La connaissance des codes de relations inter-personnelles est importante dans ces régions qui, voici peu, étaient essentiellement rurales et où l'emprise des tribus est forte : « On s'approche tous du pouvoir par les contacts locaux et familiaux ». Compter parmi nous Ibrahim Seydo Akdogan, enseignant à l'INALCO et originaire de Mardin, a facilité bien des choses, par exemple pour l'accès au dépouillement à Kızıltepe. Sans parler d'une convivialité que nous n'aurions pas rencontrée autrement, Ibrahim a été essentiel dans les négociations. Non pas tellement par ses « relations », mais par la stratégie de communication en présence des autorités. Plus on se fait connaître et mieux on est accepté, y compris par les policiers.

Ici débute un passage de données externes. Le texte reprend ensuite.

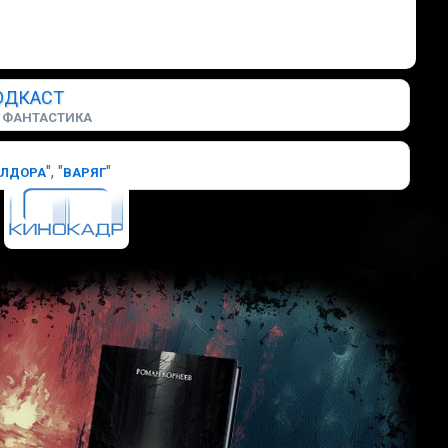
ОДКАСТ
ФАНТАСТИКА
", "
"
БЛДОРА
ВАРЯГ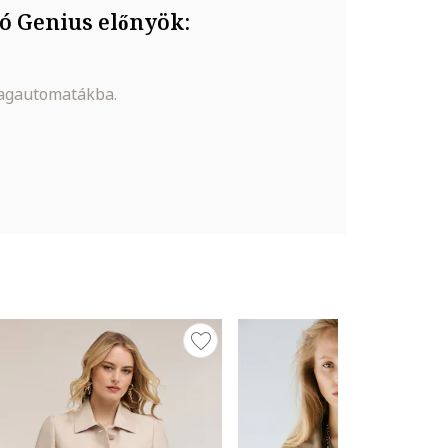
ó Genius előnyök:
magautomatákba.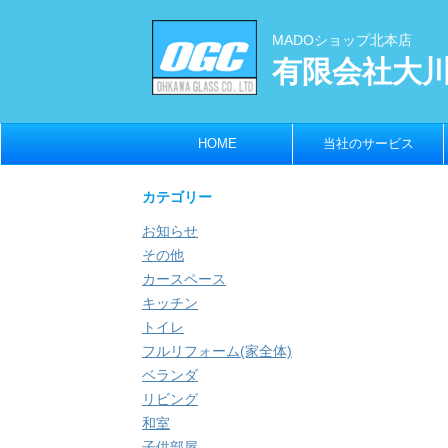
MADOショップ北本店
有限会社大
HOME
当社のサービス
カテゴリー
お知らせ
その他
カースペース
キッチン
トイレ
フルリフォーム(家全体)
ベランダ
リビング
和室
子供部屋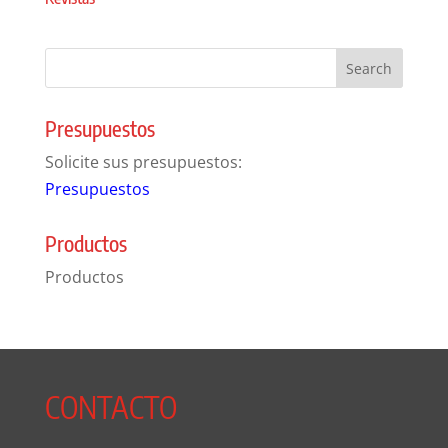
Presupuestos
Solicite sus presupuestos:
Presupuestos
Productos
Productos
CONTACTO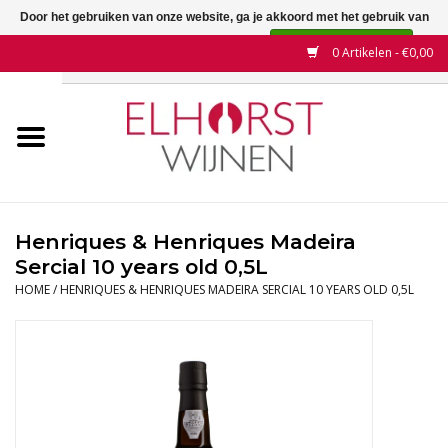
Door het gebruiken van onze website, ga je akkoord met het gebruik van
cookies om onze website te verbeteren.
Dit bericht verbergen
0 Artikelen - €0,00
Meer over cookies »
Home
Wijnen
Land
Henriques & Henriques Madeira
Sercial 10 years old 0,5L
Wijnhuizen
HOME
/
HENRIQUES & HENRIQUES MADEIRA SERCIAL 10 YEARS OLD 0,5L
Druif
Wijnaanbiedingen
Contact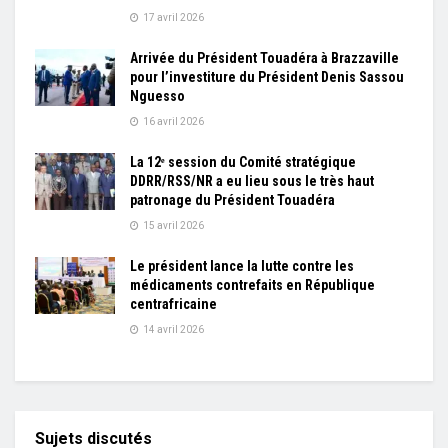
17 avril 2026
Arrivée du Président Touadéra à Brazzaville
pour l’investiture du Président Denis Sassou
Nguesso
16 avril 2026
La 12ᵉ session du Comité stratégique
DDRR/RSS/NR a eu lieu sous le très haut
patronage du Président Touadéra
15 avril 2026
Le président lance la lutte contre les
médicaments contrefaits en République
centrafricaine
14 avril 2026
Sujets discutés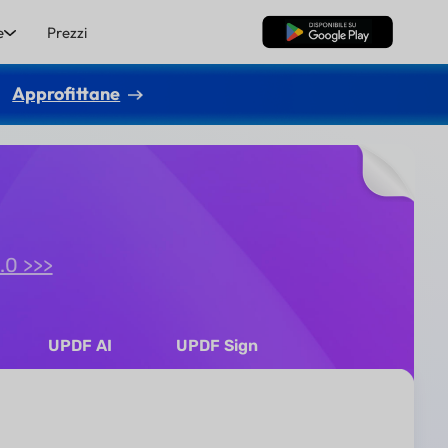
e
Prezzi
Download Gratis
Approfittane
.0 >>>
UPDF AI
UPDF Sign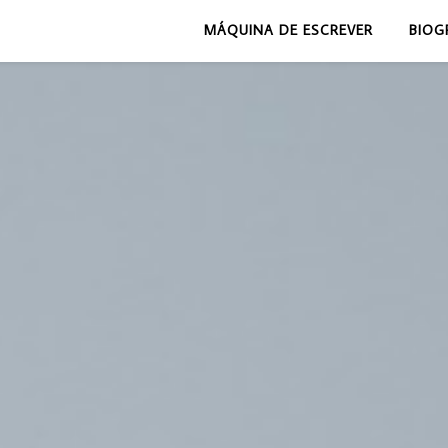
MÁQUINA DE ESCREVER
BIOG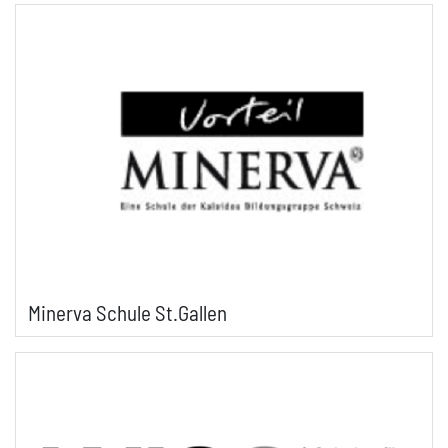
Minerva Schule St.Gallen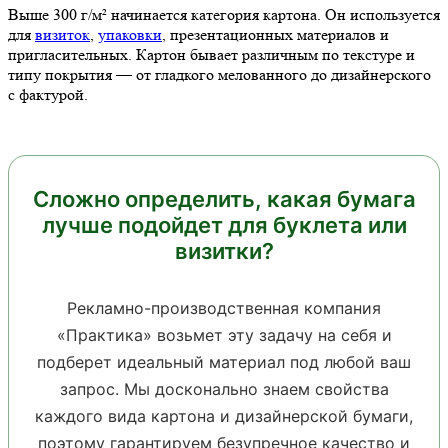
Выше 300 г/м² начинается категория картона. Он используется
для
визиток
,
упаковки
, презентационных материалов и
пригласительных. Картон бывает различным по текстуре и
типу покрытия — от гладкого мелованного до дизайнерского
с фактурой.
Сложно определить, какая бумага
лучше подойдет для буклета или
визитки?
Рекламно-производственная компания
«Практика» возьмет эту задачу на себя и
подберет идеальный материал под любой ваш
запрос. Мы досконально знаем свойства
каждого вида картона и дизайнерской бумаги,
поэтому гарантируем безупречное качество и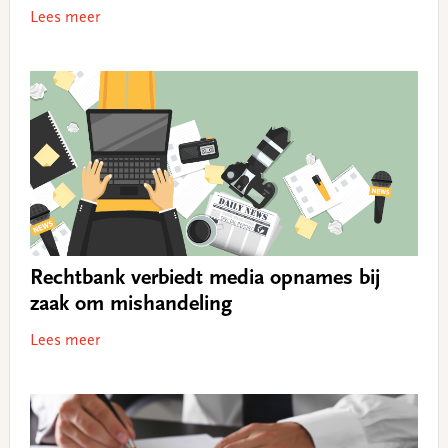
Lees meer
Rechtbank verbiedt media opnames bij
zaak om mishandeling
Lees meer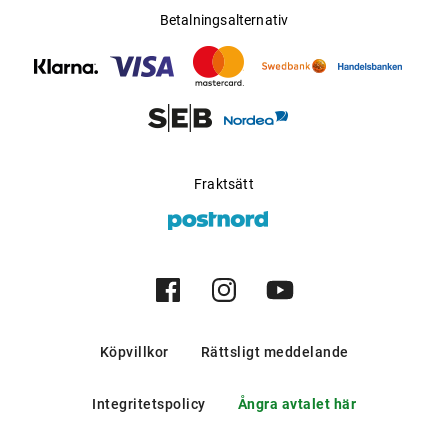
Betalningsalternativ
Fraktsätt
Köpvillkor
Rättsligt meddelande
Integritetspolicy
Ångra avtalet här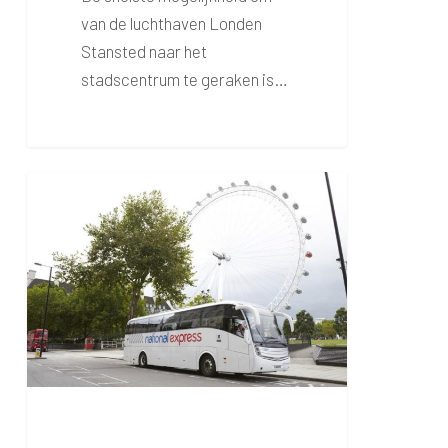
van de luchthaven Londen
Stansted naar het
stadscentrum te geraken is…
Bus
Londen
Stansted
–
centrum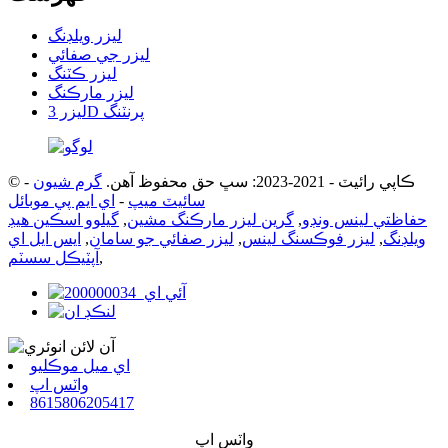
ليزر ويلڊنگ
ليزر جي صفائي
ليزر ڪٽنگ
ليزر مارڪنگ
ليزر 3D پرنٽنگ
© ڪاپي رائيٽ - 2021-2023: سڀ حق محفوظ آهن.
گرم شيون
-
سائيٽ ميپ
-
اي ايم پي موبائل
حفاظتي لينس ونڊو
,
گرين ليزر مارڪنگ مشين
,
گيلوو اسڪين هيڊ
ويلڊنگ
,
ليزر فوڪسنگ لينس
,
ليزر صفائي جو سامان
,
ايس ايل اي
,
آپٽيڪل سسٽم
اي ميل موڪليو
واٽس اپ
8615806205417
واٽس اپ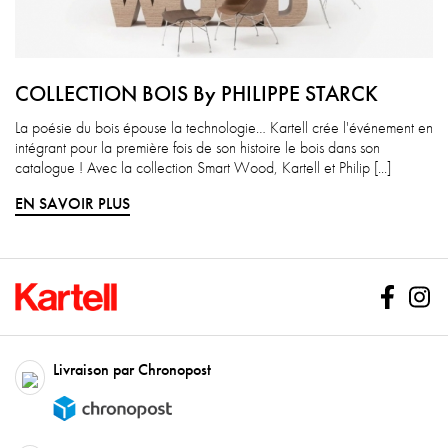
COLLECTION BOIS By PHILIPPE STARCK
La poésie du bois épouse la technologie… Kartell crée l'événement en
intégrant pour la première fois de son histoire le bois dans son
catalogue ! Avec la collection Smart Wood, Kartell et Philip [...]
EN SAVOIR PLUS
Facebo
In
Livraison par Chronopost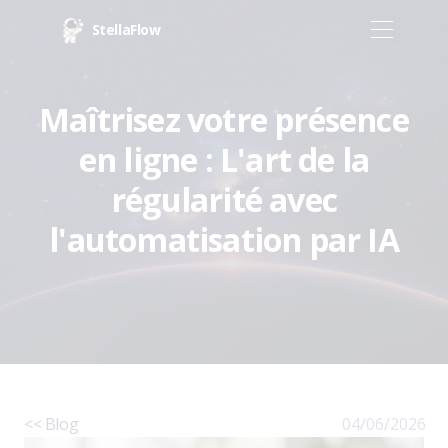
StellaFlow
Maîtrisez votre présence
en ligne : L'art de la
régularité avec
l'automatisation par IA
<< Blog
04/06/2026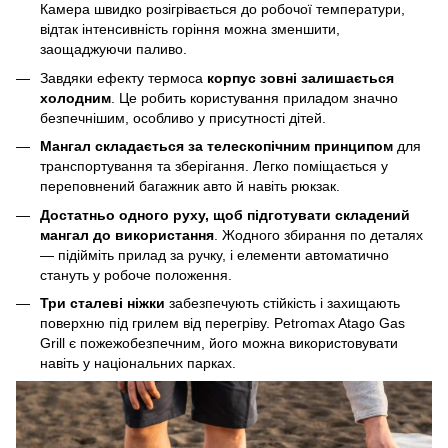
Камера швидко розігрівається до робочої температури,
відтак інтенсивність горіння можна зменшити,
заощаджуючи паливо.
Завдяки ефекту термоса
корпус зовні залишається
холодним
. Це робить користування приладом значно
безпечнішим, особливо у присутності дітей.
Мангал складається за телескопічним принципом
для
транспортування та зберігання. Легко поміщається у
переповнений багажник авто й навіть рюкзак.
Достатньо одного руху, щоб підготувати складений
мангал до використання
. Жодного збирання по деталях
— підійміть прилад за ручку, і елементи автоматично
стануть у робоче положення.
Три сталеві ніжки
забезпечують стійкість і захищають
поверхню під грилем від перегріву. Petromax Atago Gas
Grill є пожежобезпечним, його можна використовувати
навіть у національних парках.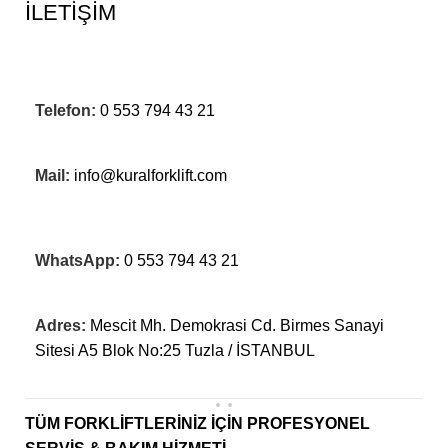
İLETİŞİM
Telefon:
0 553 794 43 21
Mail:
info@kuralforklift.com
WhatsApp:
0 553 794 43 21
Adres:
Mescit Mh. Demokrasi Cd. Birmes Sanayi
Sitesi A5 Blok No:25 Tuzla / İSTANBUL
TÜM FORKLİFTLERİNİZ İÇİN PROFESYONEL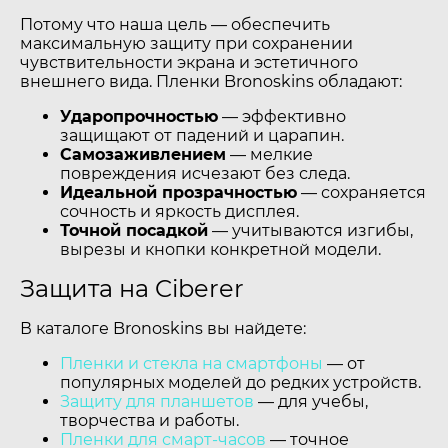
Потому что наша цель — обеспечить
максимальную защиту при сохранении
чувствительности экрана и эстетичного
внешнего вида. Пленки Bronoskins обладают:
Ударопрочностью
— эффективно
защищают от падений и царапин.
Самозаживлением
— мелкие
повреждения исчезают без следа.
Идеальной прозрачностью
— сохраняется
сочность и яркость дисплея.
Точной посадкой
— учитываются изгибы,
вырезы и кнопки конкретной модели.
Защита на Ciberer
В каталоге Bronoskins вы найдете:
Пленки и стекла на смартфоны
— от
популярных моделей до редких устройств.
Защиту для планшетов
— для учебы,
творчества и работы.
Пленки для смарт-часов
— точное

Car, comme le soulignait notre amie franco-kurde Hulo, l'attitude des policiers n'est pas tellement l'effet d'une politique mais celui de l'humeur et du bon vouloir du commandant qui se trouve là.
Il est donc essentiel aussi de se pénétrer des comportements, et même, pourquoi pas, de jouer de la fibre patriotique (l'image du pays à l'étranger) pour convaincre les porteurs de fusils. Cela marche jusqu'à un certain point, mais cela a marché au moins une fois.